══ Dataset records

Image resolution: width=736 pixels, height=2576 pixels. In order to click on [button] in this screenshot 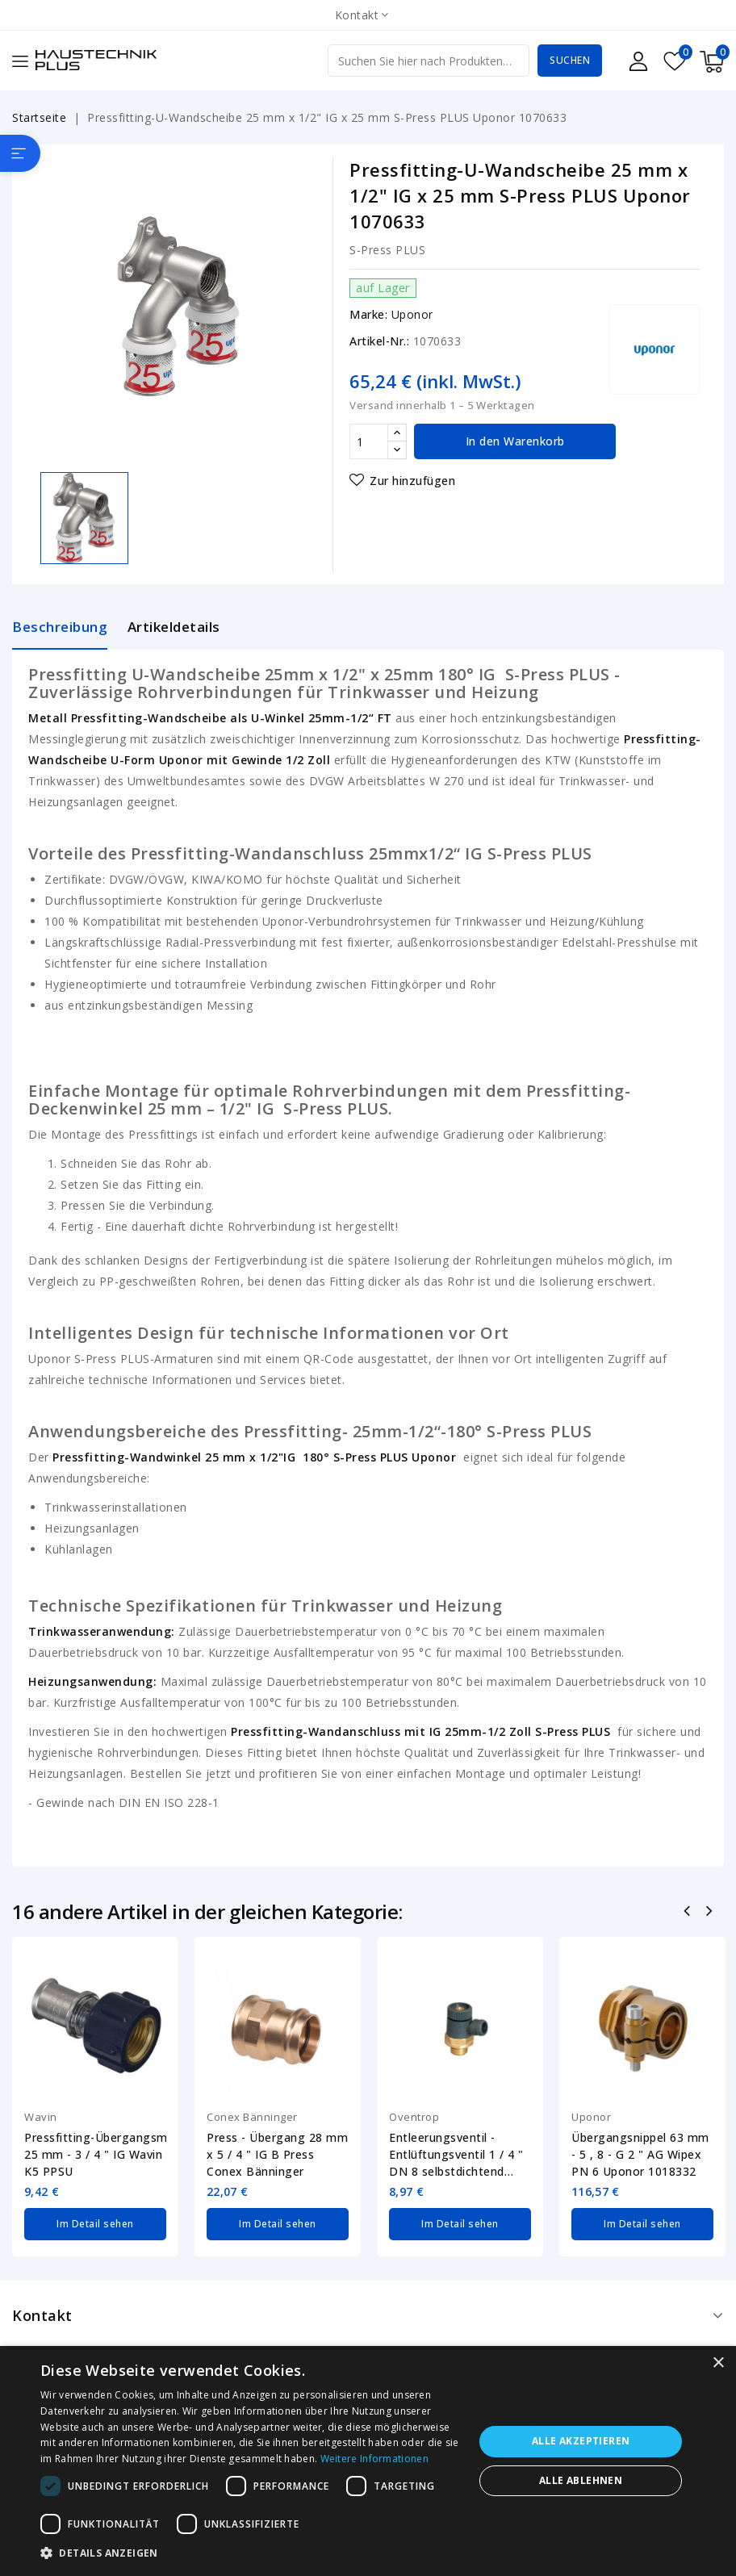, I will do `click(250, 2553)`.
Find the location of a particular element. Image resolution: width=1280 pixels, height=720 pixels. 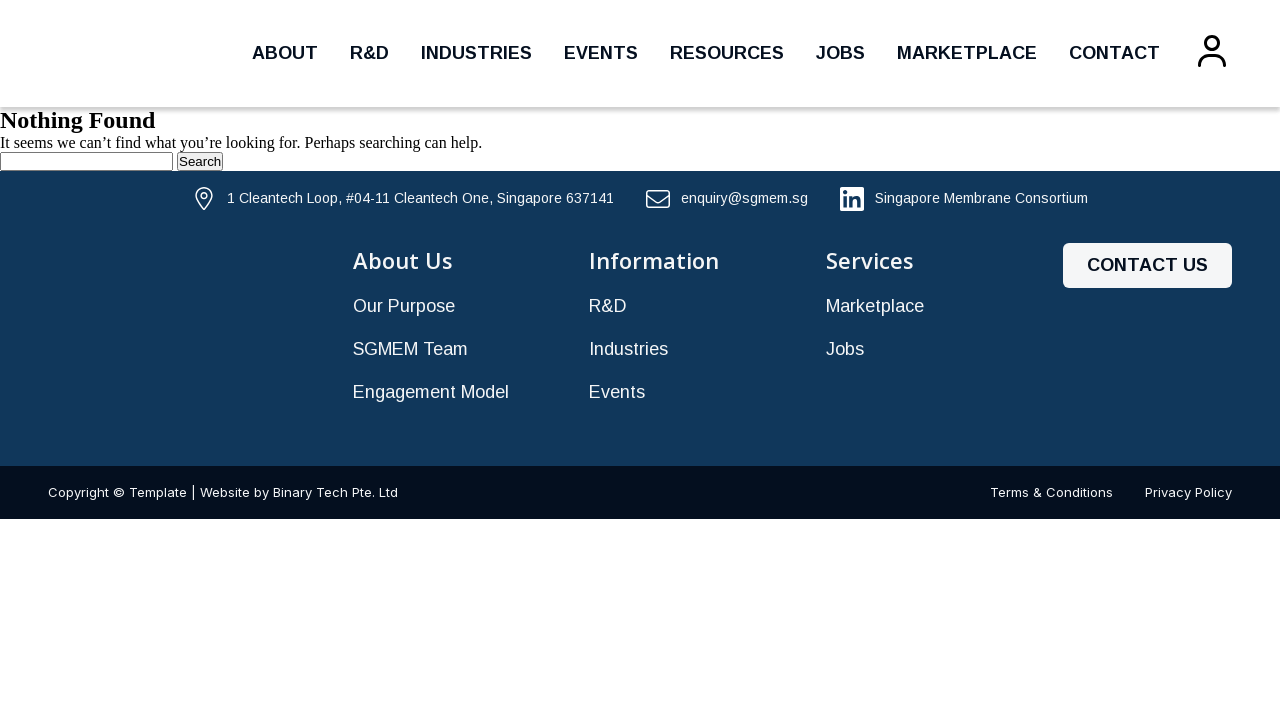

Terms & Conditions is located at coordinates (1051, 492).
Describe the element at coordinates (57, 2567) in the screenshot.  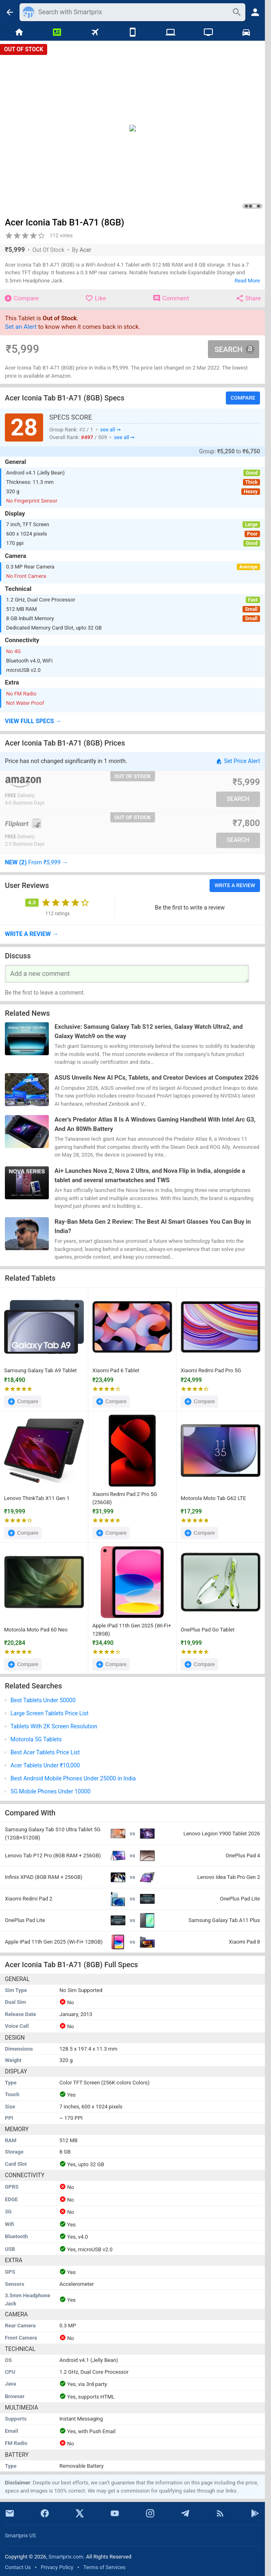
I see `Privacy Policy` at that location.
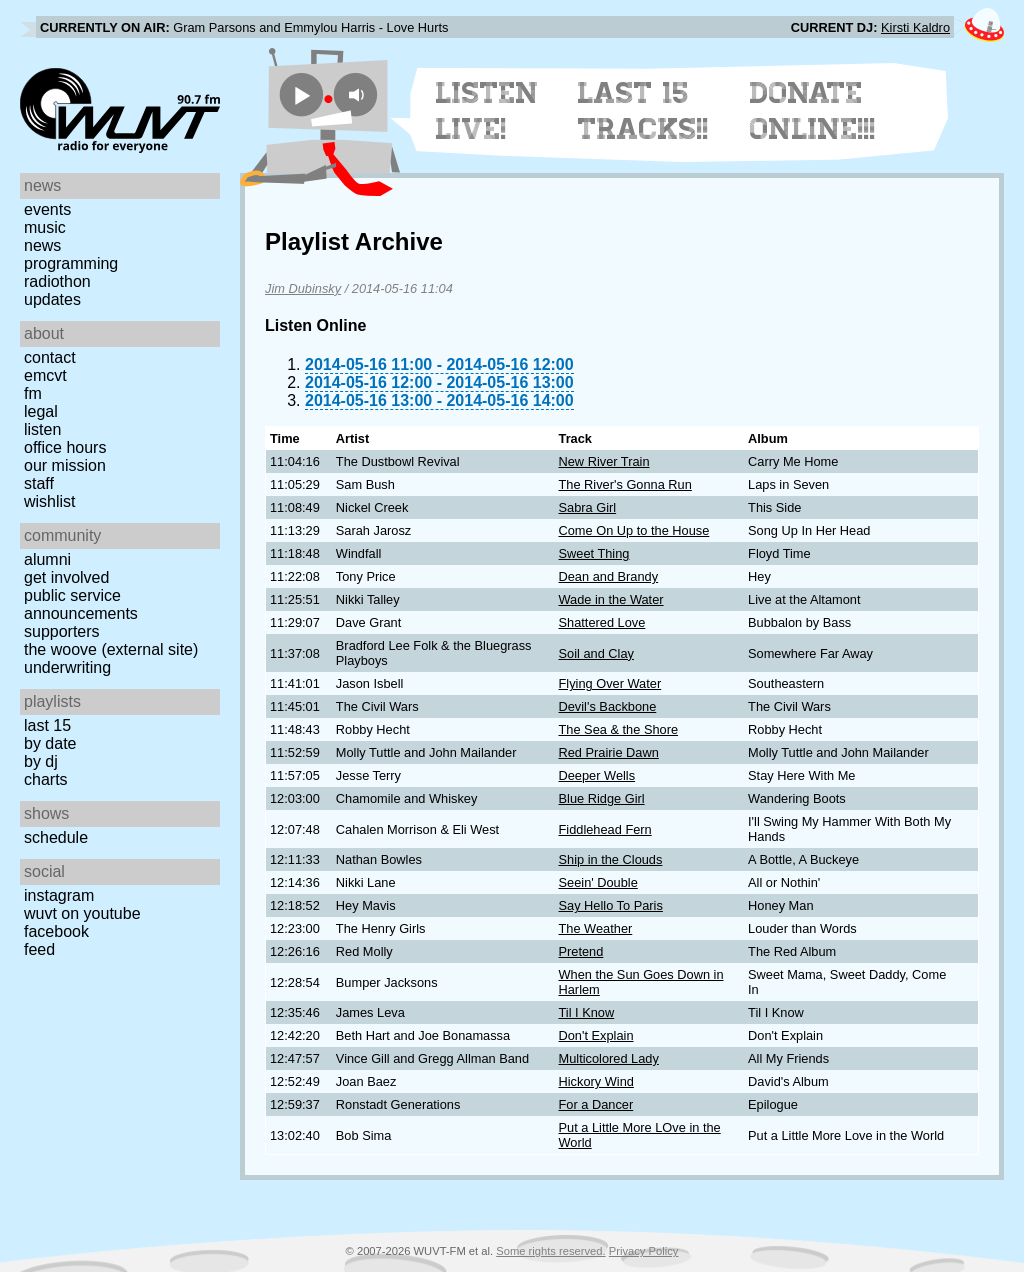  I want to click on Listen Live!, so click(487, 111).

════

### Description of the task
A word-for-word copy is needed of the lines from the line with "Find the location" through the last line of the entries above, with both ends kept and the pictures dropped.

### Reply
Find the location of a particular element. Image resolution: width=1280 pixels, height=720 pixels. 

Terms & Conditions is located at coordinates (1051, 492).
Describe the element at coordinates (57, 2567) in the screenshot.  
I see `Privacy Policy` at that location.
  I want to click on Listen Live!, so click(487, 111).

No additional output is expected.